Abstract

Abstract A detailed structural analysis was carried out on the Jurassic rocks cropping out along the cliffs of La Conejera Inlet (Asturias, Spain). It includes a geological map and a distortion-free cross-section constructed via photogrammetric methods. La Conejera Inlet is located within the Asturian Basin, a Permian–Mesozoic extensional basin partially formed during the opening of the Bay of Biscay. It suffered selective basin inversion during a Cenozoic contraction responsible for the Pyrenees and its western prolongation along the north margin of the Iberian Peninsula. The study of the structures (folds, faults, joints and veins) of the hangingwall of two normal faults with opposite dip senses reveals that it underwent a later compressional stage in which one fault block acted as a buttress. The contractional deformation in the hangingwall, interpreted as a deformed rollover anticline with an associated antithetic fault, diminishes on moving away from one of the main faults.

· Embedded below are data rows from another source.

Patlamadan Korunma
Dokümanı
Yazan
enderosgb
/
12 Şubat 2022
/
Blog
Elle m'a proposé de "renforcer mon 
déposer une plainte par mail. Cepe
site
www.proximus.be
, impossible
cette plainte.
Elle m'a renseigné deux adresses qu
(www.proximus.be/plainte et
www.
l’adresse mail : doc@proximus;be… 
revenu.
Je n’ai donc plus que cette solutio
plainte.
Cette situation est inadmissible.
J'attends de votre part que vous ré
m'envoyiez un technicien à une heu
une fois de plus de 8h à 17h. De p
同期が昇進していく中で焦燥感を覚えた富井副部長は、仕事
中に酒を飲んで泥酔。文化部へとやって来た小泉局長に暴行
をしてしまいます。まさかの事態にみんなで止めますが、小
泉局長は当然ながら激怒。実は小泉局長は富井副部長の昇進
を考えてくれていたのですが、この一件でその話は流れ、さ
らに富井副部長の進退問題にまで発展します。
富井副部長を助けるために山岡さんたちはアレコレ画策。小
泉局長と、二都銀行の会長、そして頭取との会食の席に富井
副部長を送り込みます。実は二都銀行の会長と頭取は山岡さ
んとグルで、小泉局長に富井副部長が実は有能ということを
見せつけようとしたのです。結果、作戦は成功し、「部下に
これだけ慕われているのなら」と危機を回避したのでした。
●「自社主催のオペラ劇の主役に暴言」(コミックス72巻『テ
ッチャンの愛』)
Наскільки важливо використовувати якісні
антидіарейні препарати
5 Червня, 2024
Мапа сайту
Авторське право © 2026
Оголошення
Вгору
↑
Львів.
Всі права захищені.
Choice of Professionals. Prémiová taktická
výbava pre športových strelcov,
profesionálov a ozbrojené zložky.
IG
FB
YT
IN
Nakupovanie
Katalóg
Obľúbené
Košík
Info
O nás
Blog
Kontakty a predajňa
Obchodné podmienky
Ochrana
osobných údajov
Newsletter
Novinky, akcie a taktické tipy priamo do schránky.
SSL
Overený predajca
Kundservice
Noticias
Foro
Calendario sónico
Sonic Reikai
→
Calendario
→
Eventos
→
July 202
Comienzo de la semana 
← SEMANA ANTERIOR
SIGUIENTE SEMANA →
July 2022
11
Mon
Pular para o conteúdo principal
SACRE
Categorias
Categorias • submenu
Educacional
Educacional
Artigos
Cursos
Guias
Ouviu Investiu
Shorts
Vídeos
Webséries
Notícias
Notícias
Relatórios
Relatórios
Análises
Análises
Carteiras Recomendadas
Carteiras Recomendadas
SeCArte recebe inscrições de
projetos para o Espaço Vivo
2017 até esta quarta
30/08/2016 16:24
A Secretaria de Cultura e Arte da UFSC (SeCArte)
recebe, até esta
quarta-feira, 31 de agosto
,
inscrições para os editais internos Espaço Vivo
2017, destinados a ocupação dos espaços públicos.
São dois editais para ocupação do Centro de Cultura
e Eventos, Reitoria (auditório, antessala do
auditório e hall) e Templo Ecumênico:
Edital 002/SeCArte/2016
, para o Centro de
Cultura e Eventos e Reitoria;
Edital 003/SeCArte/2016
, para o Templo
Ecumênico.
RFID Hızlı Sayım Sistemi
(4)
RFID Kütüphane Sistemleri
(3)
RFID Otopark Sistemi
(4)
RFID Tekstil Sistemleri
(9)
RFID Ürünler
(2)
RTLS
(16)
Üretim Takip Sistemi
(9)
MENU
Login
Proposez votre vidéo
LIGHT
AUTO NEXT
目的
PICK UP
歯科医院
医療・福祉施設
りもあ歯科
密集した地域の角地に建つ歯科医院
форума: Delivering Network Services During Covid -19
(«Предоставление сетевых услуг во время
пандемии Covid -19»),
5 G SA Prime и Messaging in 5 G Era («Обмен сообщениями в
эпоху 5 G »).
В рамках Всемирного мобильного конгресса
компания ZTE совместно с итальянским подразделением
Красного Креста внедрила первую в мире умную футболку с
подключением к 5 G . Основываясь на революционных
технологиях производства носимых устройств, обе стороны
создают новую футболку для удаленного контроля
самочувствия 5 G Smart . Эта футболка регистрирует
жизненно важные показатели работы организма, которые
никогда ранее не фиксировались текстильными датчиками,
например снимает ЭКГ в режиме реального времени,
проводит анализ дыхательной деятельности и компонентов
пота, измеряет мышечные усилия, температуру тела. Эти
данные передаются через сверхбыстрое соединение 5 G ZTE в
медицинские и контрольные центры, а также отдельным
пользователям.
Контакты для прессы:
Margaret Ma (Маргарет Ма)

The positive inversion tectonics produced not only a buttressing effect, but it also involved a certain amount of reverse reactivation of one of the main faults that still preserves a normal displacement. The original normal motion would have taken place during the Middle?–Late Jurassic, related to an embryonic stage of the opening of the Bay of Biscay. The later contractional stage would have been caused by the Cenozoic Alpine shortening. The good outcrop quality allows a relative chronology for the observed structures to be established. Employing all the available information we tried to reconstruct the structure at depth and predict the detachment depth, and to estimate the amounts of extension (the present-day value and that before the compression) and compression.